Vorabentscheidungsverfahren EuGH: mündliche Übermittlungen im Anwendungsbereich der DSGVO?

Dortmund, 27.03.2023: Das Berufungsgericht für Ost-Finnland hat dem EuGH im Rahmen eines Vorabentscheidungsverfahrens u. a. die Frage vorgelegt, ob eine mündliche Übermittlung personenbezogener Daten eine Verarbeitung gem. Art. 2 Abs. 1, 4 Nr. 2 DSGVO darstellt (AZ C-740/22).

Grund für die Vorlage an den EuGH ist das Begehren einer Prozesspartei im Ausgangsverfahren. Sie begehrt mündlich Auskunft über möglicherweise anhängige oder abgeschlossene Strafverfahren gegen eine natürliche Person aus dem Personenregister eines Gerichts, das Informationen über Strafurteile oder Delikte natürlicher Personen enthält. Problematisch ist im vorliegenden Fall, ob der Verarbeitungsvorgang in Form der mündlichen Übermittlung den Anwendungsbereich der DSGVO eröffnet. Der sachliche Anwendungsbereich der DSGVO ist gem. Art. 2 Abs. 1 eröffnet, wenn es sich um eine ganz oder teilweise automatisierte Verarbeitung personenbezogener Daten handelt sowie für die nicht automatisierte Verarbeitung personenbezogener Daten, die in einem Dateisystem gespeichert sind oder gespeichert werden sollen.
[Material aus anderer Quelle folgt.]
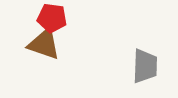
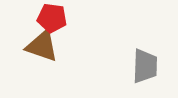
brown triangle: moved 2 px left, 2 px down
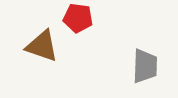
red pentagon: moved 26 px right
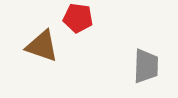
gray trapezoid: moved 1 px right
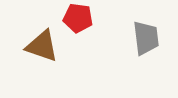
gray trapezoid: moved 28 px up; rotated 9 degrees counterclockwise
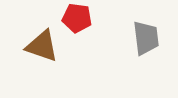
red pentagon: moved 1 px left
Der Begriff der Verarbeitung wird in Art. 4 Abs. 2 DSGVO definiert. Diese Definition legt auch die Offenlegung durch Übermittlung personenbezogener Daten als Verarbeitung fest. In der Definition ist allerdings nicht enthalten, ob die Übermittlung mündlich oder schriftlich geschehen muss. Daher ist fraglich, ob eine mündliche Übermittlung als nicht-automatisierte Verarbeitung mit Speicherung in einem Dateiensystem zu werten ist.

Der Bundes- und auch der kirchliche Gesetzgeber haben sich im Bereich des Beschäftigtendatenschutzes für eine deutlichere Einordnung mündlicher Übermittlungen entschieden (§ 26 BDSG und § 53 KDG). Der Anwendungsbereich des § 53 KDG ist auch eröffnet, wenn personenbezogene Daten verarbeitet werden, ohne dass sie automatisiert verarbeitet oder in oder aus einer nicht automatisierten Datei verarbeitet oder für die Verarbeitung in einer solchen Datei erhoben werden. Damit fällt auch die Verarbeitung von personenbezogenen Daten während eines Gespräches oder Telefonats in den Anwendungsbereich der Norm.

Welche Auswirkungen die Entscheidung des EuGH auf die Praxis haben wird, unabhängig davon wie er entscheidet, bleibt abzuwarten. Die zukünftige Entscheidung des EuGH kann jedenfalls über Art. 91 DSGVO auch zur Auslegung des sachlichen Anwendungsbereichs des KDG (§§ 2 Abs. 1, 4 Nr. 2 KDG) herangezogen werden, da Art 2 Abs. 1 DSGVO und § 2 Abs. 1 KDG wortlautgleich sind. Auch katholische Einrichtungen sollten die Entwicklungen in diesem Vorlageverfahren daher im Auge behalten.